If you were asked which U.S. states produce the most cheese you would probably say Wisconsin, which prides itself on being the “dairy state”. Want to guess which state comes in a close second? California! Wisconsin makes close to 3 billion pounds of cheese each year. California cranks out about 2 1/2 billion pounds. I’m sure right now you are thinking, “Burt, please tell me where P.A. fits in.” Well, we are a paltry 7th at slightly more than 4 hundred thousand lbs, most of these are what are considered artisanal or farmstead (and typically very good). Today we are going to taste two award winning cheeses: one is a very well known California goat cheese and the other, a much less widely distributed Wisconsin-made cow’s milk product. While we are sampling the Cypress Hill Humboldt Fog, I highly recommend all of their cheese - they make quite a wide variety. Salemville only makes blue cheeses and all are very good.
Humboldt Fog ( Cypress Hill, California, goats milk, pasteurized, vegetable rennet)
Humboldt Fog’s distinctive line of tasteless ash through the center is an homage to Morbier, but only in appearance as that French classic is made from cow’s milk and has a totally different taste. Humboldt Fog is noted for the smooth feel of the buttermilk used in its manufacture. When young it is milky, almost creamy. As it ages, it become less moist but you will probably eat it soon after you bring it home. It has a nice, not very assertive tang, even somewhat citrusy.
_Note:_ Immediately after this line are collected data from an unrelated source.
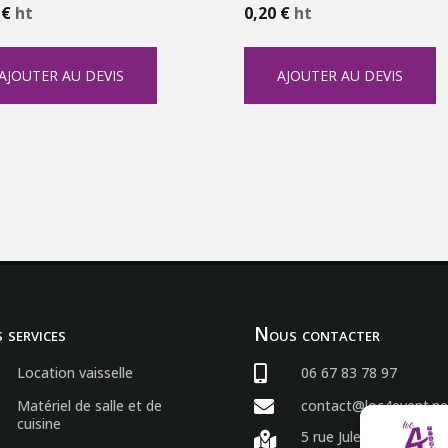
0
€
ht
0,20
€
ht
AJOUTER AU DEVIS
AJOUTER AU DEVIS
 services
Nous contacter
Location vaisselle

06 67 83 78 97
Matériel de salle et de

contact@loc4event.ne
cuisine
5 rue Jules Verne

It is a very pleasant addition to a salad, especially if you add some pieces of honey roasted almonds as the contrast of sweet and tart is delightful. Or you could just pick up some good honey at Creekside to drizzle over your cheese. It loves being accompanied by a not-too-hoppy IPA or a wheat beer. As for wines, any not too sweet, not too dry, white works well. In keeping with its place of birth, a California Sauvignon Blanc is a perfect pairing.
Salemville Smokehouse Blue (Salemville, Wisconsin, cow’s milk, pasteurized, vegetable rennet)
The name says it all. This is a smoked blue cheese but not all smoked blue cheeses are created equal. While you certainly will taste the applewood smoke that the cheese has been exposed to, it doesn’t hit your taste buds like some of the European smoked cheeses. By and large this is consistent with Americans’ preference for subtlety in our cheese. The cows are raised on hormone free feed by Amish farmers who also produce the cheese using non-electric means; it is actually handmade. Smokehouse Blue has a rich and creamy texture, it has a savory, tangy and earthy flavor with consistent veining running throughout. Like any quality blue cheese it goes well crumbled on a salad. Try stuffing the cap of large portobello mushroom with some or just spread it on a piece of crusty bread. I think it goes well with Pinot Noir but most real experts believe that blue cheeses require a heavy sweet wine like Port or Sherry. Manishewitz Malaga anyone?